The company bought cable systems in the mid-1990s, when prices were low. But Graham's best move has been to invest in the sprawling array of education businesses - a test-prep firm, colleges, an online university and professional training businesses - that make up the Kaplan unit. It contributed 43 percent of the Post Co.'s $3.9 billion in revenues in 2006.

While the Post Co. diversified, the New York Times Co., the Tribune Co., Knight Ridder, Gannett and McClatchy invested heavily in print during the 1990s. They have paid dearly for it. One example will suffice: In 1998, McClatchy bought the Minneapolis Star-Tribune for about $1.2 billion. The Post Co. then owned about 28 percent of the Minneapolis paper, and it chose to sell. Smart move. McClatchy sold it last year for $530 million.

This dependence on print is the big reason why, over the past five years, newspaper stocks as a group are down by nearly 30 percent. The Times Co. is off by 45 percent. During that same period, Post Co. shares are up by more than 40 percent.
What's not clear here is whether this is, say, a $1 billion business bolted onto a $3 billion business to make a $4 billion business, a $5 billion business, or a $3.5 billion business.

When the newspaper business is bad, the CEO of a newspaper company is lionized for taking his company out of the newspaper business, as though there's some value to having the institutional continuity. From a macroeconomic standpoint, if there's no particular fit between the existing business and whatever it's expanding into, there's no reason to think it's good for that company to be doing this new thing rather than some new company doing it while the newspaper business maximizes its value, however much that might be, as a newspaper business; from a shareholder perspective, it's not clear why the shareholder can't choose to buy stock in the hypothetical new business if that's what he wants. Financial journalism doesn't celebrate the competent management of a company's senescence; the manager of a business that isn't growing is expected to become an investment manager for his shareholders instead, deploying cash toward building a portfolio that the shareholders are perhaps too dumb to do themselves.

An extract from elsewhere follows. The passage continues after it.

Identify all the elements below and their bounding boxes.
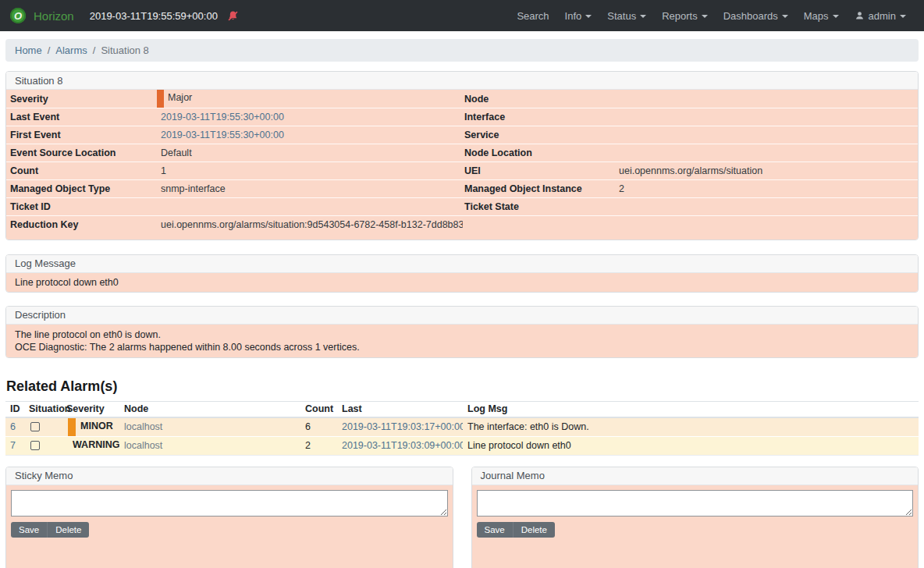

There is an obvious fit between the print newspaper business and the web media that he's been quick to get into as well; that seems like something that is likely to make good use of the intangible value the company started with. It's not obvious to me that the company wouldn't be better off as two different companies, though; if it were, and Graham were to stay with the newspaper company, he would probably get fewer encomia in Fortune magazine.